Secondly, Foster's criticism that Western Marxists hollowed out the concept of materialism and became dependent on the base-superstructure metaphor is completely off the mark in regard to, say, Adorno’s materialism. The latter is uncompromising anti-idealism: an attempt to think matter in a way that constantly resists thought's own idealistic tendencies. Rather than figuring as a mere abstract category, nature or matter is what dislodges and disrupts thought, shocking it into realizing its own untruth. From such a perspective, it goes without saying that relying on the base-superstructure metaphor would be idealism, an attempt to capture history in the net of reified concepts.

These two points are sufficient to show that other conceptions of materialism exist than Foster's. At the very least we should distinguish between the following two forms of materialism:

(1) Materialism as a conceptualization of how "matter" forms the essence of or determines the shape of other things, such as history or culture. In this form of materialism, matter functions as a principle or inner "essence" governing the development of society. It is eminently compatible with a philosophy of history and it borrows its form - the way it organizes its concepts - from the idealist system. The idealist system may be stood on its head, but otherwise retains its form since "matter" simply takes the place of the system's first principle. Paradoxically, "matter" functions as an idea, since it is presumed to go up seamlessly into its concept. This materialism is thus a mirror image of the idealism it tries to supplant; in fact it is basically an idealism in disguise.

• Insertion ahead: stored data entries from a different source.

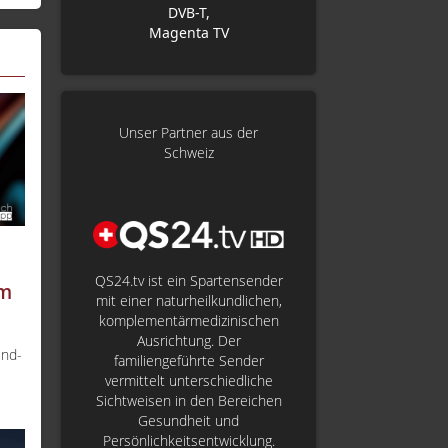
DVB-T,
Magenta TV
Unser Partner aus der
Schweiz
QS24.tv ist ein Spartensender
om
mit einer naturheilkundlichen,
komplementärmedizinischen
Ausrichtung. Der
und-
familiengeführte Sender
vermittelt unterschiedliche
Sichtweisen in den Bereichen
Gesundheit und
Persönlichkeitsentwicklung.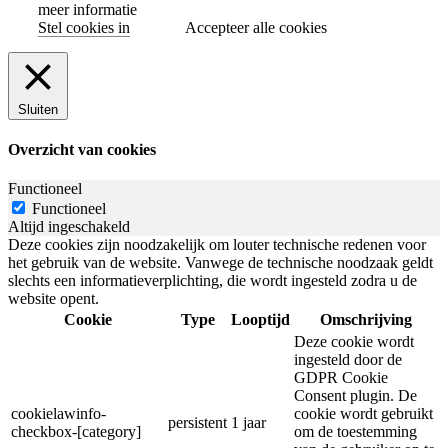
meer informatie
Stel cookies in
Accepteer alle cookies
Sluiten
Overzicht van cookies
Functioneel
Functioneel
Altijd ingeschakeld
Deze cookies zijn noodzakelijk om louter technische redenen voor
het gebruik van de website. Vanwege de technische noodzaak geldt
slechts een informatieverplichting, die wordt ingesteld zodra u de
website opent.
Cookie
Type
Looptijd
Omschrijving
Deze cookie wordt
ingesteld door de
GDPR Cookie
Consent plugin. De
cookielawinfo-
cookie wordt gebruikt
persistent
1 jaar
checkbox-[category]
om de toestemming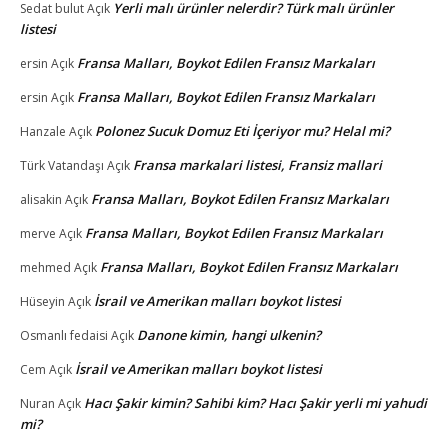
Yerli malı ürünler nelerdir? Türk malı ürünler
Sedat bulut
Açık
listesi
Fransa Malları, Boykot Edilen Fransız Markaları
ersin
Açık
Fransa Malları, Boykot Edilen Fransız Markaları
ersin
Açık
Polonez Sucuk Domuz Eti İçeriyor mu? Helal mi?
Hanzale
Açık
Fransa markalari listesi, Fransiz mallari
Türk Vatandaşı
Açık
Fransa Malları, Boykot Edilen Fransız Markaları
alisakin
Açık
Fransa Malları, Boykot Edilen Fransız Markaları
merve
Açık
Fransa Malları, Boykot Edilen Fransız Markaları
mehmed
Açık
İsrail ve Amerikan malları boykot listesi
Hüseyin
Açık
Danone kimin, hangi ulkenin?
Osmanlı fedaisi
Açık
İsrail ve Amerikan malları boykot listesi
Cem
Açık
Hacı Şakir kimin? Sahibi kim? Hacı Şakir yerli mi yahudi
Nuran
Açık
mi?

(2) Materialism as a conceptualization of "matter" as alien to or outside our ideas. Being non-identical with the concepts we use to capture or master it, matter is capable of resisting, destabilizing and negating our ideas. Rather than being pictured as a principle or essence, it is seen as a force subverting the idealist system. It denies the idealist premise of constitutive subjectivity, the idea that thinking - as Adorno put it - has "supremacy over otherness" (Adorno 1994: 201). Often, this kind of materialism is wedded to the notion of dialectics as centered on praxis and the subject-object relation. The reason is that this is the way matter is encountered by the subject as it engages in attempts to change the world. This materialism finds its clearest expression in Adorno, but it also shows up elsewhere in Western Marxism. It is thus expressed by Fredric Jameson when he writes:
History is what hurts [...] This is indeed the ultimate sense in which History as ground and untranslatable horizon needs no particular theoretical justification: we may be sure that its alienating necessities will not forget us, however much we might prefer to ignore them. (Jameson 1981:102)
Both of these types of materialism are present in Marx. On the one hand, he broke with German Idealism, turning from the realm of ideas to the material processes that subverted the idealist systems. On the other, he was also - as Foster shows - inspired by Epicurus and Darwin and supportive of Engels's attempt to extend dialectics to nature. After Marx, however, the two kinds of materialism parted ways. The former type found expression in Soviet-style "historical and dialectical materialism" while the latter type came to characterize much of Western Marxism. Intertwined with each type of materialism, a particular conception of dialectics took form: a dialectics of nature in the former case and a dialectics in relation to nature in the latter. The point at issue here is not which of these materialisms or types of dialectics represents "correct" Marxism. The point is rather that Foster is wrong in claiming that abandoning the dialectics of nature amounts to an abandoning of materialism as such.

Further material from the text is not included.